Professor of Astronomy, University of Sussex
- In office 1967–1996

Gresham Professor of Astronomy
- In office 1969–1975

Personal details
- Born: Roger John Tayler 25 October 1929
- Died: 23 January 1997 (aged 67)

= Roger Tayler =

British astronomer (1929–1997)

Roger John Tayler (25 October 1929 - 23 January 1997) was a British astronomer. Tayler made important contributions to stellar structure and evolution, plasma stability, nucleogenesis and cosmology. He wrote a number of textbooks. He collaborated with Fred Hoyle and Stephen Hawking at the University of Cambridge on problems of helium production in cosmology.

==Education==
He was educated at Solihull School (1940–47) and Clare College, Cambridge, where he won the Mayhew Prize and was awarded MA and PhD degrees. He worked first at the Atomic Energy Research Establishment at Harwell and Culham, and then at Cambridge University where he was a lecturer in mathematics and a Fellow of Corpus Christi College before moving to the University of Sussex in 1966. In 1969 he was appointed professor of astronomy at Gresham College, London.

==Career==
He was Secretary (1971–79), Treasurer (1979–87) and finally President (1989–90) of the Royal Astronomical Society. In March 1995 he was elected a Fellow of the Royal Society. His candidacy citation read "Roger Tayler's versatile career in Astronomy started with pioneering studies in stellar evolution, including his discovery of semi-convection. At Harwell, his work on plasma stability included a discussion of the stabilised pinch and the prediction of instabilities produced by finite resistivity.
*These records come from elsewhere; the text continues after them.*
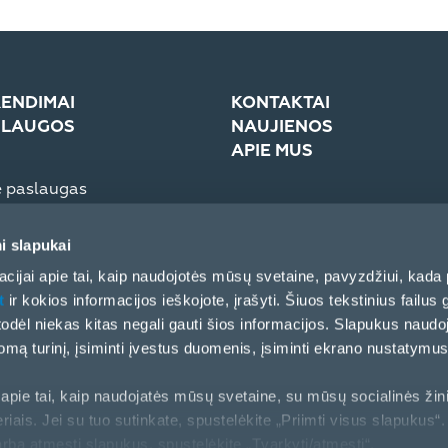
ENDIMAI
KONTAKTAI
SLAUGOS
NAUJIENOS
APIE MUS
e paslaugas
troninė sistema (eCom)
Įmonė
Žiniasklaidai
i slapukai
Partnerių elgesio kodeksas
cijai apie tai, kaip naudojotės mūsų svetaine, pavyzdžiui, kada 
t
ir kokios informacijos ieškojote, įrašyti. Šiuos tekstinius failus g
, todėl niekas kitas negali gauti šios informacijos. Slapukus naud
ą turinį, įsiminti įvestus duomenis, įsiminti ekrano nustatymus 
apie tai, kaip naudojatės mūsų svetaine, su mūsų socialinės žin
riais. Jei su tuo sutinkate, spustelėkite „Priimti visus slapukus“. 
arba atmesti slapukus, spustelėkite „Tvarkyti/atmesti“.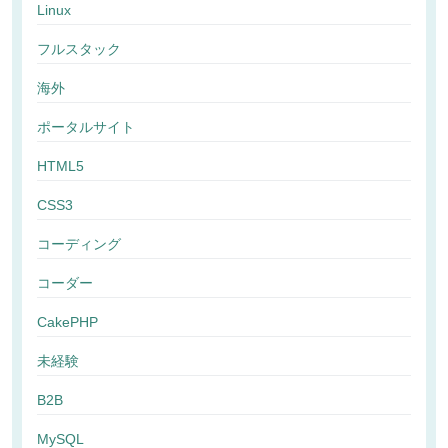
Linux
フルスタック
海外
ポータルサイト
HTML5
CSS3
コーディング
コーダー
CakePHP
未経験
B2B
MySQL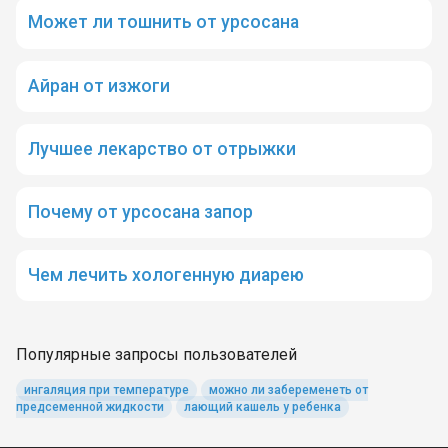
Может ли тошнить от урсосана
Айран от изжоги
Лучшее лекарство от отрыжки
Почему от урсосана запор
Чем лечить хологенную диарею
Популярные запросы пользователей
ингаляция при температуре
можно ли забеременеть от
предсеменной жидкости
лающий кашель у ребенка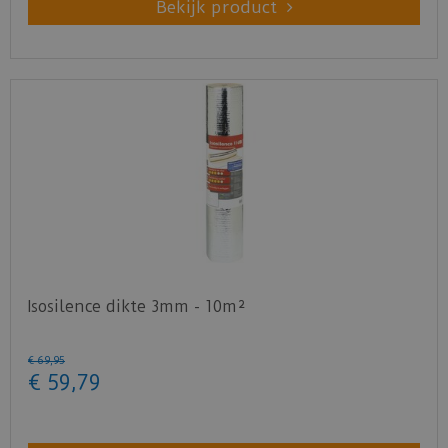
Bekijk product
Isosilence dikte 3mm - 10m²
€
69
,
95
€
59
,
79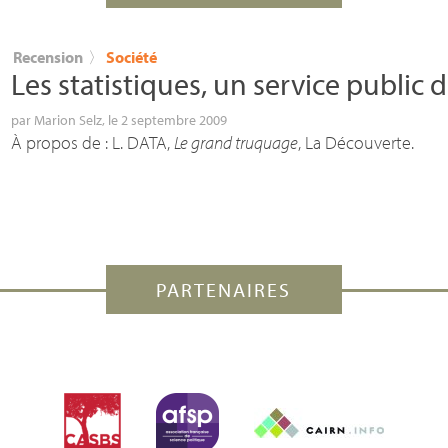
Recension
〉
Société
Les statistiques, un service public
par
Marion Selz
, le 2 septembre 2009
À propos de : L.
DATA
,
Le grand truquage
, La Découverte.
PARTENAIRES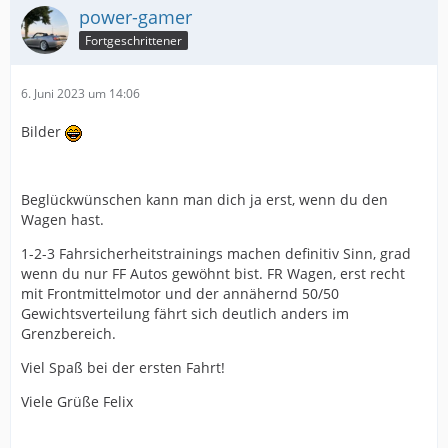
power-gamer
Fortgeschrittener
6. Juni 2023 um 14:06
Bilder
Beglückwünschen kann man dich ja erst, wenn du den
Wagen hast.
1-2-3 Fahrsicherheitstrainings machen definitiv Sinn, grad
wenn du nur FF Autos gewöhnt bist. FR Wagen, erst recht
mit Frontmittelmotor und der annähernd 50/50
Gewichtsverteilung fährt sich deutlich anders im
Grenzbereich.
Viel Spaß bei der ersten Fahrt!
Viele Grüße Felix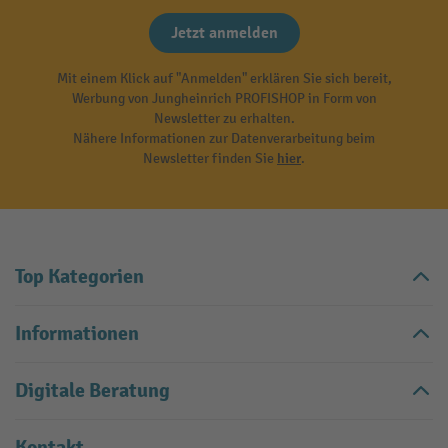
Jetzt anmelden
Mit einem Klick auf "Anmelden" erklären Sie sich bereit,
Werbung von Jungheinrich PROFISHOP in Form von
Newsletter zu erhalten.
Nähere Informationen zur Datenverarbeitung beim
Newsletter finden Sie
hier
.
Top Kategorien
Informationen
Digitale Beratung
Kontakt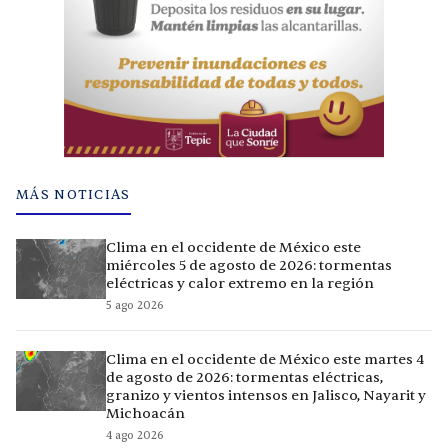
MÁS NOTICIAS
Clima en el occidente de México este
miércoles 5 de agosto de 2026: tormentas
eléctricas y calor extremo en la región
5 ago 2026
Clima en el occidente de México este martes 4
de agosto de 2026: tormentas eléctricas,
granizo y vientos intensos en Jalisco, Nayarit y
Michoacán
4 ago 2026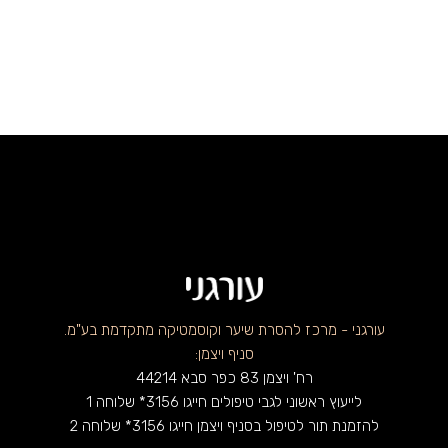
עורגני - מרכז להסרת שיער וקוסמטיקה מתקדמת בע"מ.
סניף ויצמן:
רח' ויצמן 83 כפר סבא 44214
לייעוץ ראשוני לגבי טיפולים חייגו 3156* שלוחה 1
להזמנת תור לטיפול בסניף ויצמן חייגו 3156* שלוחה 2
He subsequently applied this expertise to a study of the stability of stellar magnetic fields and to the interaction of rotation and magnetic fields with convection. In cosmology, he calculated (with Hoyle) the cosmic helium abundance, stressing the importance of the number of neutrino types, and he pointed out the significance of the neutron half-life. In nucleosynthesis he calculated the abundances of iron peak elements produced at high temperatures, and recently he has been deeply involved with the chemical evolution of galaxies. He has written substantial and penetrating review articles, and text-books used the world over. In addition he has given outstanding public service, especially through the Royal Astronomical Society."

He was appointed OBE in the 1990 New Year Honours.